**Exercise requirements**
Your answer should be the records, copied exactly, with the pictures removed.

**Input for this task**
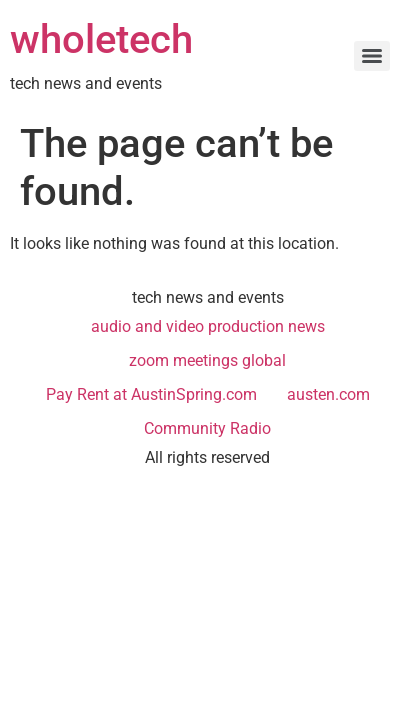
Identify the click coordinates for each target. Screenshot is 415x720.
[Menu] (372, 56)
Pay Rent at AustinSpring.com (151, 394)
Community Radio (207, 428)
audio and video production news (208, 326)
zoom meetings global (207, 360)
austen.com (328, 394)
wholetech (101, 39)
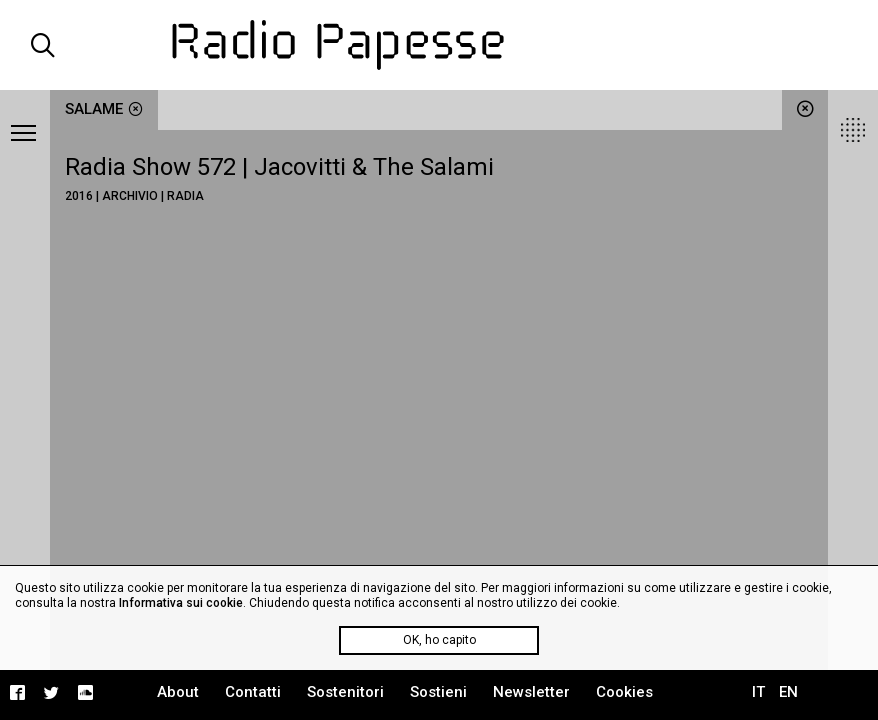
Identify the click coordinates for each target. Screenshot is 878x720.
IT (758, 692)
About (178, 692)
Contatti (253, 692)
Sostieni (438, 692)
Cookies (624, 692)
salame (104, 109)
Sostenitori (345, 692)
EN (788, 692)
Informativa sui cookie (181, 603)
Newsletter (531, 692)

**Written solution**
Identify the click coordinates for each target. Screenshot is 415x720.
[Menu] (372, 56)
Pay Rent at AustinSpring.com (151, 394)
Community Radio (207, 428)
audio and video production news (208, 326)
zoom meetings global (207, 360)
austen.com (328, 394)
wholetech (101, 39)
Identify the click coordinates for each target. Screenshot is 878x720.
IT (758, 692)
About (178, 692)
Contatti (253, 692)
Sostieni (438, 692)
Cookies (624, 692)
salame (104, 109)
Sostenitori (345, 692)
EN (788, 692)
Informativa sui cookie (181, 603)
Newsletter (531, 692)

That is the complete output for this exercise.